After carrying all of my property back to my cell I grabbed my plate and headed down to taste the quality of the prison food.

There is a large dining room just off the corridor leading from the wing gate and an adjoining kitchen (dubbed The Pod) where the food for the wing is cooked and served fresh and hot. In most prisons the food is cooked in a central kitchen and transported to the wings for service, but rarely here.

It was dinner time and though I hadn’t had time to pick out a meal choice yet, they had ensured that a meal suitable to my diet (vegetarian) had been put on. I was more than shocked when they dished it up. It may only have been two vegetable samosas, some steamed veg, and some roast potatoes, but the portion was enormous.

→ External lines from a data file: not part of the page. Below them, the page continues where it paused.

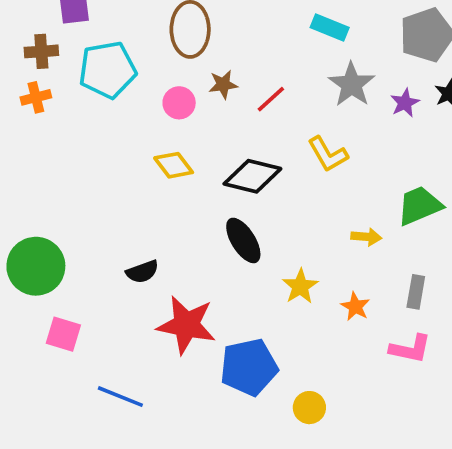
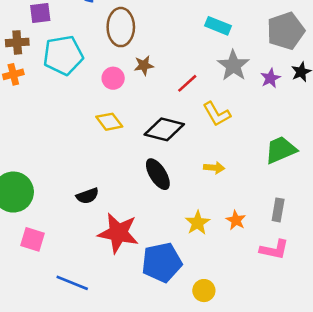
red line: (271, 99) -> (187, 83), moved
yellow arrow: (366, 237) -> (214, 168), moved
yellow star: (300, 286) -> (198, 223), moved

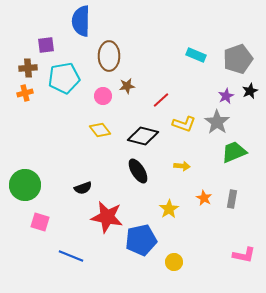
cyan rectangle: (218, 26) -> (196, 55), moved
gray star: (233, 65) -> (217, 122), moved
yellow L-shape: (217, 114) -> (184, 124), turned -40
orange star: (236, 220) -> (204, 198), moved
pink L-shape: (274, 250) -> (244, 255), moved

There were at least two handfuls each of veg and potatoes and the samosas sat precariously on top, threatening to jump ship at any moment. I tried to steady them with my hand, but this was the hottest meal I’d had in nearly twenty years. Food in other prisons is served lukewarm at best. So I simply tried my hardest to balance it all.

But then I was suddenly back at school, looking around the dinner hall for the right table to sit at. The one that wasn’t empty (a sign in jail that these are the reject or, worse still, the nonce seats), but that wasn’t too full either (perhaps an indication that an insular group owns the territory already. And then I saw the obvious table to choose. There was only one person at it but it no longer mattered because it was a face I knew. His name was Ray and I knew him from Wakefield. He had transferred here a week before me and as I walked up beside him and sat down without saying a word, just waiting to see how long it would be before he noticed, my ‘new boy’ feelings dissolved entirely. Then he looked up and said simply, “Hey, Adam,” before doing a sudden double take and smiling widely.

“When did you get here?” he asked with an enthusiastic grin.

And I grinned back because I had an ally and a friend to start the next phase of my journey with.